Real talk though: every American billionaire is the result of a serious legislative failure in a functional democracy.

You don’t have to be a socialist, whatever you think that is, to realize a society that allows for the existence of billionaires is a partner in its own demise.
Billionaires are not sustainable. They are not ethical. It honestly doesn’t matter who they are as people; even the idea of a benevolent billionaire is antithetical to democracy.

That level of wealth creates a ruling class, passed down by birth when we under-tax estates.
As Thomas Paine noted, when we allow for the creation of a ruling class, “the world they act in differs so materially from the world at large, that they have but little opportunity of knowing its true interest.”

Billionaires are an existential threat to democracy.
Yet millions of Americans rush to the defense of billionaires.

Why?

The human brain is not wired to truly understand the concept of a billion dollars, or the probability that we’ll ever see it. We’re the unemployed dad buying the lotto ticket because “someone’s gotta win it.”
Every billionaire origin story makes it worse.
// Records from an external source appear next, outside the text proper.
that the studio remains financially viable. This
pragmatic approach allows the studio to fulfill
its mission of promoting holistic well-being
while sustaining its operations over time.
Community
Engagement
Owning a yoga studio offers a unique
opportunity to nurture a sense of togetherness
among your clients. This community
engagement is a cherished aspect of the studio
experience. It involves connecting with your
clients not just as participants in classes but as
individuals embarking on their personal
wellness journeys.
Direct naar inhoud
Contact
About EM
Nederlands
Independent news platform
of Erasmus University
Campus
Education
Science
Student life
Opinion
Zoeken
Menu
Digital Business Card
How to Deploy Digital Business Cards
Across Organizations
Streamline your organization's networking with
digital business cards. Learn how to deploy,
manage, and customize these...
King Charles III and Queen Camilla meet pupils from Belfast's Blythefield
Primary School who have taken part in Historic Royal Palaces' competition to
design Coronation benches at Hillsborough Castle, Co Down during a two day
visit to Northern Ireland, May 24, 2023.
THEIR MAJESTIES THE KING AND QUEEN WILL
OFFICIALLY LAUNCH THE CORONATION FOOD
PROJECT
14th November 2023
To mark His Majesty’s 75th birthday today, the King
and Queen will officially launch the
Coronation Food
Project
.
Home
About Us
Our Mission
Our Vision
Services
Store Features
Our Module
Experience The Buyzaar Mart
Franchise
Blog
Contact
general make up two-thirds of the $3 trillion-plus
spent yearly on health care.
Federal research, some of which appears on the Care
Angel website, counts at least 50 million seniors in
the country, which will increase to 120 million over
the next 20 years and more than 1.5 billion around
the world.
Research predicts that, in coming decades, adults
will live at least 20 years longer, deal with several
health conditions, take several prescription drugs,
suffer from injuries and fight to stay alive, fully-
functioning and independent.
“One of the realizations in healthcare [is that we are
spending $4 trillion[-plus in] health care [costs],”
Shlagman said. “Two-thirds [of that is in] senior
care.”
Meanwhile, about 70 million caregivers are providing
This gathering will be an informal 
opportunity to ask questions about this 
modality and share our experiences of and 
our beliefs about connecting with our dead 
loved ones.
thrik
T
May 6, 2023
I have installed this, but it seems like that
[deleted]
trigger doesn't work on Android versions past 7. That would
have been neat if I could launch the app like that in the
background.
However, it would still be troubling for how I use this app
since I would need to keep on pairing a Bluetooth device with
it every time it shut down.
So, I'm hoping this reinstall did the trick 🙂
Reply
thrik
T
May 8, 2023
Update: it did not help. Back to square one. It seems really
There are no self-made billionaires.

Tom Steyer’s hedge fund, which invested in private prisons and coal mining, also helped investors avoid taxes by running their earnings through an offshore company.

Loopholes make billionaires.
And the thing is, we’ve gotten to a point where we accept that as commonplace. The President himself bragged about avoiding taxes on the campaign trail.

The richest 400 Americans pay the lowest tax rates.

We simply can’t go on giving handouts to the people who need it least.